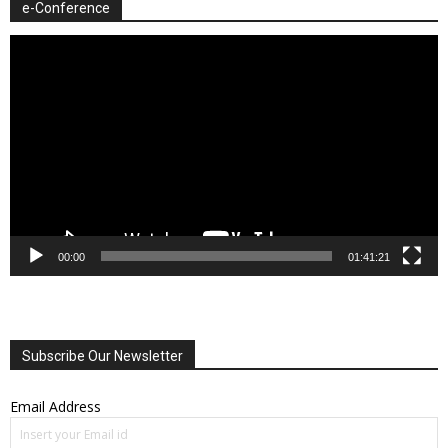
e-Conference
Video
Player
00:00
01:41:21
Subscribe Our Newsletter
Email Address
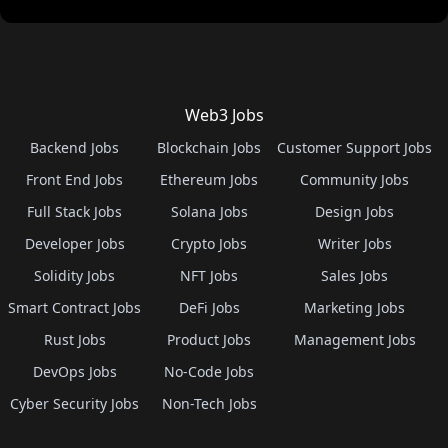
Web3 Jobs
Backend Jobs
Blockchain Jobs
Customer Support Jobs
Front End Jobs
Ethereum Jobs
Community Jobs
Full Stack Jobs
Solana Jobs
Design Jobs
Developer Jobs
Crypto Jobs
Writer Jobs
Solidity Jobs
NFT Jobs
Sales Jobs
Smart Contract Jobs
DeFi Jobs
Marketing Jobs
Rust Jobs
Product Jobs
Management Jobs
DevOps Jobs
No-Code Jobs
Cyber Security Jobs
Non-Tech Jobs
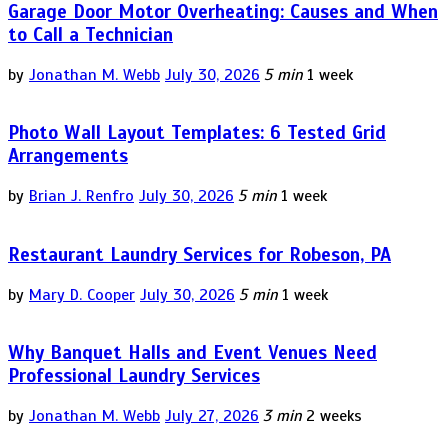
Garage Door Motor Overheating: Causes and When
to Call a Technician
by
Jonathan M. Webb
July 30, 2026
5 min
1 week
Photo Wall Layout Templates: 6 Tested Grid
Arrangements
by
Brian J. Renfro
July 30, 2026
5 min
1 week
Restaurant Laundry Services for Robeson, PA
by
Mary D. Cooper
July 30, 2026
5 min
1 week
Why Banquet Halls and Event Venues Need
Professional Laundry Services
by
Jonathan M. Webb
July 27, 2026
3 min
2 weeks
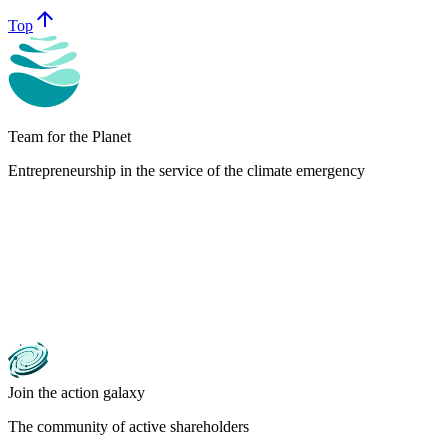
arrow_upward
Top
Team for the Planet
Entrepreneurship in the service of the climate emergency
Join the action galaxy
The community of active shareholders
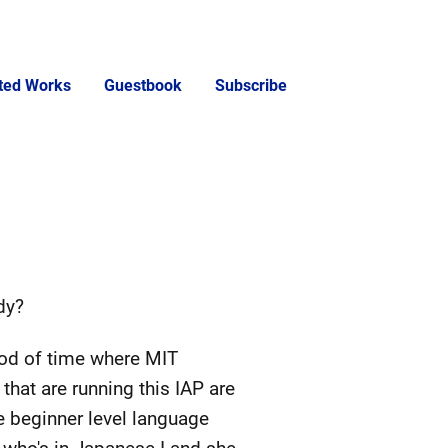
cted Works
Guestbook
Subscribe
dy?
iod of time where MIT
hat are running this IAP are
e beginner level language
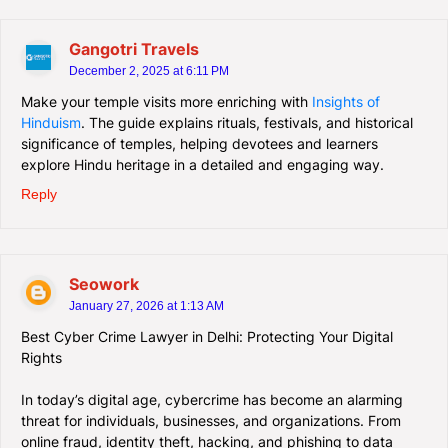
Gangotri Travels
December 2, 2025 at 6:11 PM
Make your temple visits more enriching with
Insights of
Hinduism
. The guide explains rituals, festivals, and historical
significance of temples, helping devotees and learners
explore Hindu heritage in a detailed and engaging way.
Reply
Seowork
January 27, 2026 at 1:13 AM
Best Cyber Crime Lawyer in Delhi: Protecting Your Digital
Rights
In today’s digital age, cybercrime has become an alarming
threat for individuals, businesses, and organizations. From
online fraud, identity theft, hacking, and phishing to data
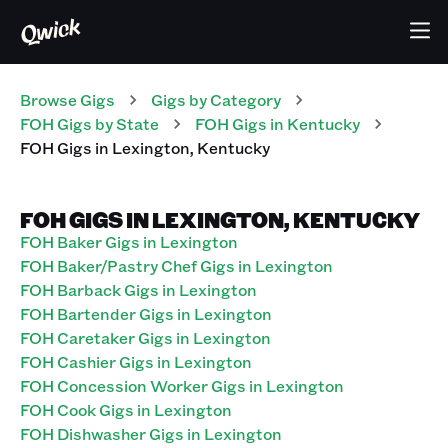
Browse Gigs
Gigs
by Category
FOH
Gigs
by State
FOH
Gigs
in
Kentucky
FOH
Gigs
in
Lexington
,
Kentucky
FOH GIGS IN LEXINGTON, KENTUCKY
FOH Baker Gigs in Lexington
FOH Baker/Pastry Chef Gigs in Lexington
FOH Barback Gigs in Lexington
FOH Bartender Gigs in Lexington
FOH Caretaker Gigs in Lexington
FOH Cashier Gigs in Lexington
FOH Concession Worker Gigs in Lexington
FOH Cook Gigs in Lexington
FOH Dishwasher Gigs in Lexington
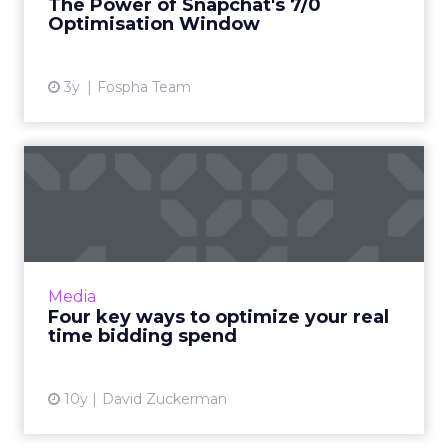
The Power of Snapchat's 7/0
Optimisation Window
View article
3y
Fospha Team
Four key ways to optimize
your real time bidding s...
Though closely related, real-time bidding and
real-time optimization are ultimately very
different. One is about price, while the other
Media
focuses o...
Four key ways to optimize your real
time bidding spend
View article
10y
David Zuckerman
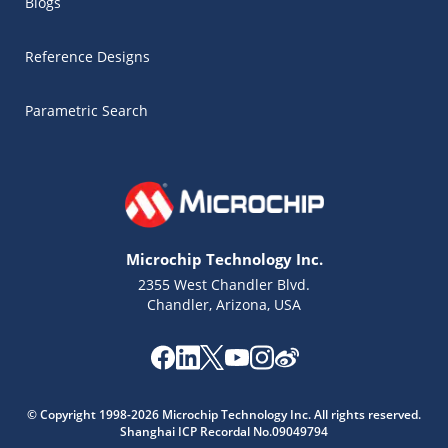
Blogs
Reference Designs
Parametric Search
Microchip Technology Inc.
2355 West Chandler Blvd.
Chandler, Arizona, USA
Microchip Chatbot
© Copyright 1998-2026 Microchip Technology Inc. All rights reserved.
Get quick answers from our AI assistant.
Shanghai ICP Recordal No.09049794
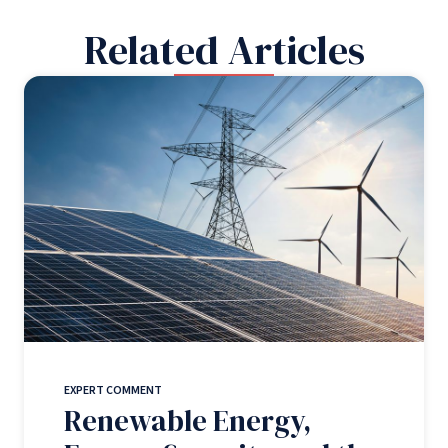
Related Articles
EXPERT COMMENT
Renewable Energy,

::::::::::

▸ TASK DETAILS: Return all records above verbatim without their pictures.

▸ ANSWER TO THIS EXERCISE:
e-Conference
Video
Player
00:00
01:41:21
Subscribe Our Newsletter
Email Address
Web3 Jobs
Backend Jobs
Blockchain Jobs
Customer Support Jobs
Front End Jobs
Ethereum Jobs
Community Jobs
Full Stack Jobs
Solana Jobs
Design Jobs
Developer Jobs
Crypto Jobs
Writer Jobs
Solidity Jobs
NFT Jobs
Sales Jobs
Smart Contract Jobs
DeFi Jobs
Marketing Jobs
Rust Jobs
Product Jobs
Management Jobs
DevOps Jobs
No-Code Jobs
Cyber Security Jobs
Non-Tech Jobs
Garage Door Motor Overheating: Causes and When
to Call a Technician
by
Jonathan M. Webb
July 30, 2026
5 min
1 week
Photo Wall Layout Templates: 6 Tested Grid
Arrangements
by
Brian J. Renfro
July 30, 2026
5 min
1 week
Restaurant Laundry Services for Robeson, PA
by
Mary D. Cooper
July 30, 2026
5 min
1 week
Why Banquet Halls and Event Venues Need
Professional Laundry Services
by
Jonathan M. Webb
July 27, 2026
3 min
2 weeks
arrow_upward
Top
Team for the Planet
Entrepreneurship in the service of the climate emergency
Join the action galaxy
The community of active shareholders
cted Works
Guestbook
Subscribe
dy?
iod of time where MIT
hat are running this IAP are
e beginner level language
Gangotri Travels
December 2, 2025 at 6:11 PM
Make your temple visits more enriching with
Insights of
Hinduism
. The guide explains rituals, festivals, and historical
significance of temples, helping devotees and learners
explore Hindu heritage in a detailed and engaging way.
Reply
Seowork
January 27, 2026 at 1:13 AM
Best Cyber Crime Lawyer in Delhi: Protecting Your Digital
Rights
In today’s digital age, cybercrime has become an alarming
threat for individuals, businesses, and organizations. From
online fraud, identity theft, hacking, and phishing to data
Browse Gigs
Gigs
by Category
FOH
Gigs
by State
FOH
Gigs
in
Kentucky
FOH
Gigs
in
Lexington
,
Kentucky
FOH GIGS IN LEXINGTON, KENTUCKY
FOH Baker Gigs in Lexington
FOH Baker/Pastry Chef Gigs in Lexington
FOH Barback Gigs in Lexington
FOH Bartender Gigs in Lexington
FOH Caretaker Gigs in Lexington
FOH Cashier Gigs in Lexington
FOH Concession Worker Gigs in Lexington
FOH Cook Gigs in Lexington
FOH Dishwasher Gigs in Lexington
The Power of Snapchat's 7/0
Optimisation Window
View article
3y
Fospha Team
Four key ways to optimize
your real time bidding s...
Though closely related, real-time bidding and
real-time optimization are ultimately very
different. One is about price, while the other
Media
focuses o...
Four key ways to optimize your real
time bidding spend
View article
10y
David Zuckerman
Blogs
Reference Designs
Parametric Search
Microchip Technology Inc.
2355 West Chandler Blvd.
Chandler, Arizona, USA
Microchip Chatbot
© Copyright 1998-2026 Microchip Technology Inc. All rights reserved.
Get quick answers from our AI assistant.
Shanghai ICP Recordal No.09049794
Related Articles
EXPERT COMMENT
Renewable Energy,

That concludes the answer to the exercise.